Monday, 30 January 2017

The Wintry Night



Around the fire, one wintry night,
The farmer's rosy children sat,
The faggot lent its cheerful light,
And jokes went round, and harmless chat.

When hark! a gentle hand they hear
Low tapping at the bolted door;
And, thus to gain their willing ear,
A feeble voice was heard implore.

'Cold blows the blast across the moor,
The sleet drives hissing in the wind;
Yon toilsome mountain lies before,
A dreary, treeless waste behind.

'My eyes are weak and dim with age,
No road, no path, can I decry;
And these poor rags ill stand the rage
Of such a keen, inclement sky.

'So faint am I, these tottering feet
No more my palsied frame can bear,
My freezing heart forgets to beat,
And drifting snows my tomb prepare.

'Open your hospitable door,
And shield me from the biting blast;
Cold, cold it blows across the moor,
The weary moor that I have passed!.

With hasty steps the farmer ran,
And close before the fire they place
The poor have- frozen beggar man,
With shaking limbs and pallid face.

The little children flocking came,
And warmed his stiffened hands in theirs
And busily the kindly dame
A comfortable meal prepares.

Their welcome cheered his drooping soul;
And slowly down his wrinkled cheek,
The round tear was seen to roll,
That told the thanks he could not speak.

The children, too, began to sigh,
And all their merry chat was o'er;
And yet they felt — they knew not why —
More glad than they had been before.

— Anonymous

Saturday, 14 January 2017

Martin Luther King

Dr.
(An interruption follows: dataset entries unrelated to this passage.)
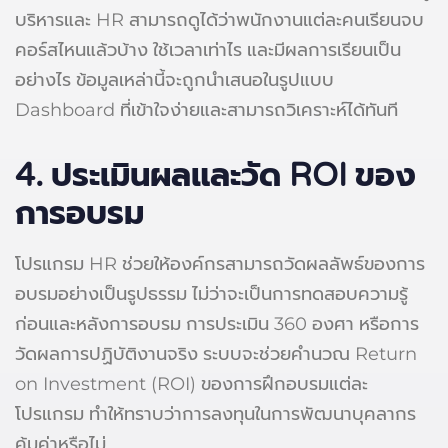
บริหารและ HR สามารถดูได้ว่าพนักงานแต่ละคนเรียนจบ
คอร์สไหนแล้วบ้าง ใช้เวลาเท่าไร และมีผลการเรียนเป็น
อย่างไร ข้อมูลเหล่านี้จะถูกนำเสนอในรูปแบบ
Dashboard ที่เข้าใจง่ายและสามารถวิเคราะห์ได้ทันที
4.
ประเมินผลและวัด ROI ของ
การอบรม
โปรแกรม HR ช่วยให้องค์กรสามารถวัดผลลัพธ์ของการ
อบรมอย่างเป็นรูปธรรม ไม่ว่าจะเป็นการทดสอบความรู้
ก่อนและหลังการอบรม การประเมิน 360 องศา หรือการ
วัดผลการปฏิบัติงานจริง ระบบจะช่วยคำนวณ Return
on Investment (ROI) ของการฝึกอบรมแต่ละ
โปรแกรม ทำให้ทราบว่าการลงทุนในการพัฒนาบุคลากร
คุ้มค่าหรือไม่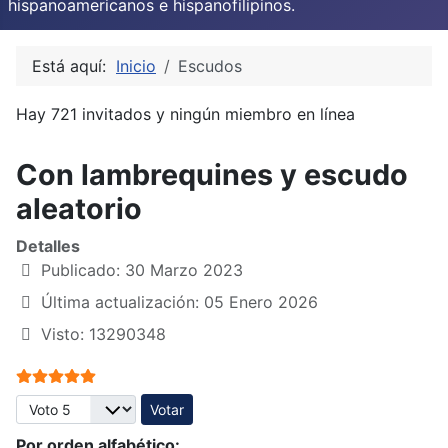
hispanoamericanos e hispanofilipinos.
Está aquí:
Inicio
Escudos
Hay 721 invitados y ningún miembro en línea
Con lambrequines y escudo
aleatorio
Detalles
Publicado: 30 Marzo 2023
Última actualización: 05 Enero 2026
Visto: 13290348
Ratio:
5
/
5
Por favor, vote
Por orden alfabético: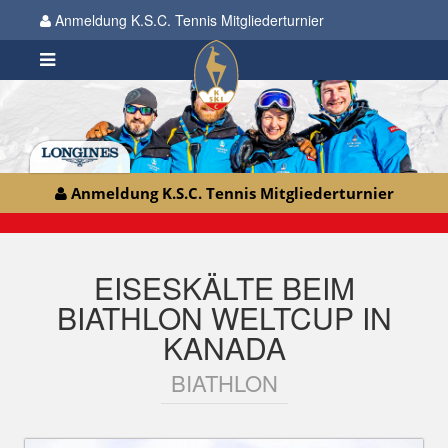
Anmeldung K.S.C. Tennis Mitgliederturnier
Anmeldung K.S.C. Tennis Mitgliederturnier
EISESKÄLTE BEIM
BIATHLON WELTCUP IN
KANADA
BIATHLON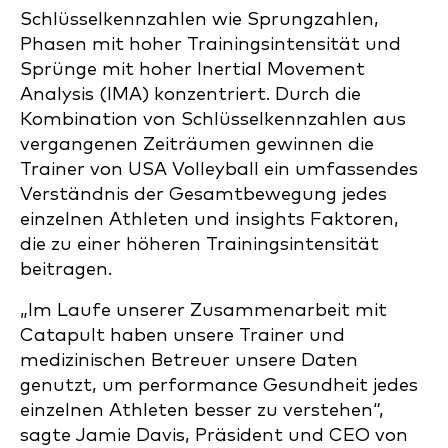
Schlüsselkennzahlen wie Sprungzahlen,
Phasen mit hoher Trainingsintensität und
Sprünge mit hoher Inertial Movement
Analysis (IMA) konzentriert. Durch die
Kombination von Schlüsselkennzahlen aus
vergangenen Zeiträumen gewinnen die
Trainer von USA Volleyball ein umfassendes
Verständnis der Gesamtbewegung jedes
einzelnen Athleten und insights Faktoren,
die zu einer höheren Trainingsintensität
beitragen.
„Im Laufe unserer Zusammenarbeit mit
Catapult haben unsere Trainer und
medizinischen Betreuer unsere Daten
genutzt, um performance Gesundheit jedes
einzelnen Athleten besser zu verstehen“,
sagte Jamie Davis, Präsident und CEO von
Martin Luther King Jr. was born in Atlanta, Georgia, USA on this day, January 15th, 1929. A Baptist Minister and activist, he became the most famous Civil Rights leader in history. Originally named Michael King, his father changed his name in honour of German Protestant leader, Martin Luther. Martin Luther King Jr. was a man of great intellect who sailed through college and university exams, completing his PhD dissertation and degree in 1955. He believed in non-violent protest making the famous quote: "Darkness cannot drive out darkness, only light can do that; hate cannot drive out hate, only love can do that". Other famous quotes from his speeches were: "The ultimate measure of a man is not where he stands in the moment of comfort and convenience, but where he stands at times of challenge and controversy"; also "Faith is taking the first step when you don't see the whole staircase". King was assassinated in Memphis, Tennessee, USA on April 4th, 1968.